Chances are you won’t be able to find the tool that fits a fixed budget perfectly. That’s why it’s best to have a bracket that you can work within. Focus on a few tools that fit within the bracket you’ve set for yourself, and test them out since there’s no guarantee that a more expensive tool will be better.
3) Find the Advice Online
There are sites out there that provide online reviews and rather useful software advice that you can take advantage of. Software reviews can help you compare different tools and quantify the difference between them. They are not enough to base a decision on, however. It’s best to use the reviews to create a shortlist of tools that you’re satisfied enough with to try.
Using the tool for a while, yourself gives you a different perspective on how it works and what may be wrong with it. Only then you can actually choose a software that you plan to use for a while.
4) Who Will End Up Using the Tool
If you’re buying a tool for a business or a startup, you should consider surveying the opinion of those that will use the piece of software on a regular basis. A lot of the time, their opinion will differ from that of the management.
Since it’s the employees that end up using the tool, their opinion should weigh heavier on your call. It also makes the day-to-day workflow easier and based on actual experience with using software tools.
5) Is it better to Buy or Subscribe?
Some software solutions are bought just like any physical product would have been. You make a one-time payment and you purchase the software that you can then use indefinitely. Others are based on subscriptions and you need to pay every month in order to continue using the tool.
It’s up to the user to decide which option is better for them. Both of them have their upsides and downsides and some tools provide both. In most cases, however, you can only buy or only subscribe to use the piece of software, so you’re stuck with the option you’re given.

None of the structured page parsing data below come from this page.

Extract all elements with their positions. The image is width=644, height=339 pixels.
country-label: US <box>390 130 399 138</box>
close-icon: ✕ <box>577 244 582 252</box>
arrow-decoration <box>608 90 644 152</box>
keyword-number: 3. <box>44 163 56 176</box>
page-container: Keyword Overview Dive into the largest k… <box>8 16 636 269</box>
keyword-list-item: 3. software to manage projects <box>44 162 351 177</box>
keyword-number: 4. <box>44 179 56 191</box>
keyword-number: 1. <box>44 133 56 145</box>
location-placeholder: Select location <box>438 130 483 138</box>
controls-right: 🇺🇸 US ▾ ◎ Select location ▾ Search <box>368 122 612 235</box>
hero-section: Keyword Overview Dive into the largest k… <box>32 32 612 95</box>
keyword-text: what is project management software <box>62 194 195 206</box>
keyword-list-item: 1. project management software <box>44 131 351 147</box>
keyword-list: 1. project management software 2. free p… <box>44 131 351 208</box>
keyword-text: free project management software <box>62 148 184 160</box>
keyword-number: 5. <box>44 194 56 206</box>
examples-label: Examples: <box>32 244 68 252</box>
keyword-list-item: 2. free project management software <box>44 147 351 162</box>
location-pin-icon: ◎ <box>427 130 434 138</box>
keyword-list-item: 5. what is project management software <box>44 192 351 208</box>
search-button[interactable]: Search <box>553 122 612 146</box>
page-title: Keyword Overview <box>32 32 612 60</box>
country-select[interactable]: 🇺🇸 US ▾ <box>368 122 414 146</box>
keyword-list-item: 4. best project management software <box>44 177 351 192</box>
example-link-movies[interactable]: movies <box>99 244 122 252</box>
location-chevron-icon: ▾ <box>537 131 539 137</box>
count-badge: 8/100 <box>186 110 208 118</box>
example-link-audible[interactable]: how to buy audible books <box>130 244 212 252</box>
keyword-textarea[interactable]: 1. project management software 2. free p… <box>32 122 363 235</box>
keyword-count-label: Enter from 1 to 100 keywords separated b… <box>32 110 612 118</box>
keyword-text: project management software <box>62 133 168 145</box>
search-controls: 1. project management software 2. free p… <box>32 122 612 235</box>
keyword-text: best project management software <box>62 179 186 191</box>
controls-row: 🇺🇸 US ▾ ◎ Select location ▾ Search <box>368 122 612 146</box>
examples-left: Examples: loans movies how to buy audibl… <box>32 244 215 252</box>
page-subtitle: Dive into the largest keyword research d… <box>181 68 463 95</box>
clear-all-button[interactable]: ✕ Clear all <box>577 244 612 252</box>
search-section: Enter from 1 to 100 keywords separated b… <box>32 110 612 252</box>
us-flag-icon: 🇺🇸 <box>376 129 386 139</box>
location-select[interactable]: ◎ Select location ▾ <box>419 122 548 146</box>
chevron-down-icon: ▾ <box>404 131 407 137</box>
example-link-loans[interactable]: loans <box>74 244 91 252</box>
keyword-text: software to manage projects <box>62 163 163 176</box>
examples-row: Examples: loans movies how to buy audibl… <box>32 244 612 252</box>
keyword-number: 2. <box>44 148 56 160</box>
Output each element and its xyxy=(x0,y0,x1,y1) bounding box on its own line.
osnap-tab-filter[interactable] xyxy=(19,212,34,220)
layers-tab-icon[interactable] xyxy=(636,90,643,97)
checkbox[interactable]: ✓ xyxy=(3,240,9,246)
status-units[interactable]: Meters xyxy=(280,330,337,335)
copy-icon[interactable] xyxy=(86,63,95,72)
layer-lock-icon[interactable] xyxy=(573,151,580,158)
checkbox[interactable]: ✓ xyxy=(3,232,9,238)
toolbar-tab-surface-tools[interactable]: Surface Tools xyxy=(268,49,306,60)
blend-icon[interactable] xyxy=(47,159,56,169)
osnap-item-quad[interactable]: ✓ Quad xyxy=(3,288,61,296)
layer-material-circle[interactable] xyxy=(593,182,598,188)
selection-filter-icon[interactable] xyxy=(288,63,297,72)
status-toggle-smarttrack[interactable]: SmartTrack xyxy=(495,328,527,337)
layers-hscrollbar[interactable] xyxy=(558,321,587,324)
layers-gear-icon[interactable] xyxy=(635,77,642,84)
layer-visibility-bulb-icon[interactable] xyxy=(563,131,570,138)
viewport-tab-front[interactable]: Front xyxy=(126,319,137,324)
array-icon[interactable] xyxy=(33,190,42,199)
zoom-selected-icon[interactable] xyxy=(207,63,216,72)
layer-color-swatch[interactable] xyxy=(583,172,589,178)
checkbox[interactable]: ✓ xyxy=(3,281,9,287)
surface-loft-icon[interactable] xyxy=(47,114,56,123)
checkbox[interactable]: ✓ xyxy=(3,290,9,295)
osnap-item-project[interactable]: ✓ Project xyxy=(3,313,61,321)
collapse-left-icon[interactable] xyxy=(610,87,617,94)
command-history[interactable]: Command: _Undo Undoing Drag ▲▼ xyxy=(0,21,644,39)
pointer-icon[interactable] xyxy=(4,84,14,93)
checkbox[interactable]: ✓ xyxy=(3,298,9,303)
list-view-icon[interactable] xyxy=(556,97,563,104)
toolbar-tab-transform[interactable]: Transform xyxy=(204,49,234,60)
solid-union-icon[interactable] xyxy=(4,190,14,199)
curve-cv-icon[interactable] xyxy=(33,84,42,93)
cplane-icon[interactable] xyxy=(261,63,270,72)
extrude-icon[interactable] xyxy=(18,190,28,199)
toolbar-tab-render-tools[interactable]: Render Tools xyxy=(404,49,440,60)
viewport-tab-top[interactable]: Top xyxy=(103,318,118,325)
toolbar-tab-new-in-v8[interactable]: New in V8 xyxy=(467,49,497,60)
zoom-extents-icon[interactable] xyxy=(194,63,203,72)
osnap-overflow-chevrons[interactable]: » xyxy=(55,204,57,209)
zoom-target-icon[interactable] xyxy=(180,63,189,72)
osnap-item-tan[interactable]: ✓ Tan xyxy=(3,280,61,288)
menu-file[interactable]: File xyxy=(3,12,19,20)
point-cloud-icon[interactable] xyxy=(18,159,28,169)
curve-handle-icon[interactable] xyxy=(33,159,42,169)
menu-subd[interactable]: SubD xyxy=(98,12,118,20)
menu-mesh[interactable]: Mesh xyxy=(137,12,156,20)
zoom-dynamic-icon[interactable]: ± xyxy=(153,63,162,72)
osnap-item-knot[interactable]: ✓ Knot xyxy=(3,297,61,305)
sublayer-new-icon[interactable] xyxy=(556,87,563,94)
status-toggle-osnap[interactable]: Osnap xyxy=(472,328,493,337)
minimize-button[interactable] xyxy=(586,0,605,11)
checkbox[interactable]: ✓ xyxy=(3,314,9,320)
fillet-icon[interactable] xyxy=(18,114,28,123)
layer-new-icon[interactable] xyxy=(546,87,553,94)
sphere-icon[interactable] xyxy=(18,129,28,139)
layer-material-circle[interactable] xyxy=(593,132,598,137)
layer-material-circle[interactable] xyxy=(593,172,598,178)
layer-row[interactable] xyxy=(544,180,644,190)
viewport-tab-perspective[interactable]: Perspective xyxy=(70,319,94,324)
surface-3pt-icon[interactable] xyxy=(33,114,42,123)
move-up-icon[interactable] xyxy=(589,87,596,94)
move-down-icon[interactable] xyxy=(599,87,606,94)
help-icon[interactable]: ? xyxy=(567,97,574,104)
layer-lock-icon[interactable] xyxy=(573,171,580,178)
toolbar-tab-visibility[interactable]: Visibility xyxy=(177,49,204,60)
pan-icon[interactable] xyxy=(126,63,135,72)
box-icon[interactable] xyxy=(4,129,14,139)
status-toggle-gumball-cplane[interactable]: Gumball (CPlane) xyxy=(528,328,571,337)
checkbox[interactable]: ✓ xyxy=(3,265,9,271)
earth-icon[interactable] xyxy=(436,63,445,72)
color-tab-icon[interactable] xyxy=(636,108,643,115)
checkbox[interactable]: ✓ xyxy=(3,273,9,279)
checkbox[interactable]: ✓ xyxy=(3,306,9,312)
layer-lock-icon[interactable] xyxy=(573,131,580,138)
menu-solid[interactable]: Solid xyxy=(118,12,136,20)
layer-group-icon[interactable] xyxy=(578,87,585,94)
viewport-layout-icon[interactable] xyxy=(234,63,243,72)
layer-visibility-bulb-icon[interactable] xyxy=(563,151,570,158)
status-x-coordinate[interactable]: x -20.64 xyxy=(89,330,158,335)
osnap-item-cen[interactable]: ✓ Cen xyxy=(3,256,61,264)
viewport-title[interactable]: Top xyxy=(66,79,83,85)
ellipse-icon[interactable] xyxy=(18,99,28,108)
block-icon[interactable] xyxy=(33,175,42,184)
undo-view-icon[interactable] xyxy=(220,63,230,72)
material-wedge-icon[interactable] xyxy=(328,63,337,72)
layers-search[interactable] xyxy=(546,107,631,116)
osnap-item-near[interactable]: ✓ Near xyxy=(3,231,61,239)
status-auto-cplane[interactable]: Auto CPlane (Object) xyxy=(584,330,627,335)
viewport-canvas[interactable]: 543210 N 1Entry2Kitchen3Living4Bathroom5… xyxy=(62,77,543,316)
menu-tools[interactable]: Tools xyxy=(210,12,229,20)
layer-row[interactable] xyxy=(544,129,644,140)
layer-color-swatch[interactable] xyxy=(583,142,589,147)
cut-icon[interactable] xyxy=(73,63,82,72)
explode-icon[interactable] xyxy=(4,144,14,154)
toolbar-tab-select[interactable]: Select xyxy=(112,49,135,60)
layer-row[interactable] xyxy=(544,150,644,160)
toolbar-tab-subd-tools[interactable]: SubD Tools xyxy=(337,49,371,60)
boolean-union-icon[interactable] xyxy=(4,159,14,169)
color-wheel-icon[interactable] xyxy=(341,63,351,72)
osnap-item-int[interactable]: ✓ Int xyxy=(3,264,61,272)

6) Making Sure You Got Customer Support
You need to make sure that the tool you plan to buy and use has the customer support system in place. That system will become essential when something goes wrong with the tool and you need an expert to fix it. Chances are this will probably happen at the worst of times.

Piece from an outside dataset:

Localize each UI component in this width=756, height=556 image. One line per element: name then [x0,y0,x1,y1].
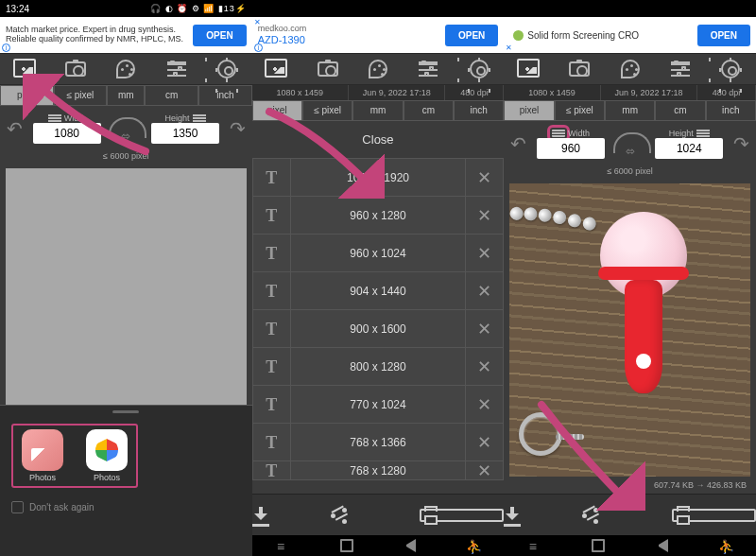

Customer support needs to be available at all times and it needs to be easy to reach. It’s also essential that it’s staffed by experts and that they are willing to help a client by guiding them through the troubleshooting process.
7) A Piece of Software is Just a Part of Your tool belt
Chances are that it’s not the only piece of software you’re using and that means that you need to take into account the rest of your system. The tool you plan to buy needs to be compatible with your operating system and with other software solutions you and your team are using.
If it doesn’t meet these criteria, it’s best not to try to change your whole system just to fit one new tool into it, regardless of how useful the tool is. Those who start their process from the ground up, have the luxury of setting up a system in that manner as well.
8) How User-Friendly the Software Is?
It’s also important that the software you decide on is easy to use or at least easy to learn. This is an especially crucial point when it’s business-related software and you need to take into account how easily a new employee can start using it.
There are ways to make the process easier even when it comes to complex tools. Many businesses set up a mentoring system, in which more experienced employees take part in the onboarding process and help teach those who are just joining the company.
In the end, there’s nothing wrong with changing your mind about a piece of software and starting the search again. This sometimes happens and even though it’s a waste, it’s a part of the process and nothing to despair over.
Once you’ve gone through the trial and error process chances are you’ll have a better understanding of what kind of tool you need and you’ll also have better luck in finding it. As long as you learn from the process and make your decision-making skills a bit better, it is worth it, unless it doesn’t benefit you in the near future after certain progress is made.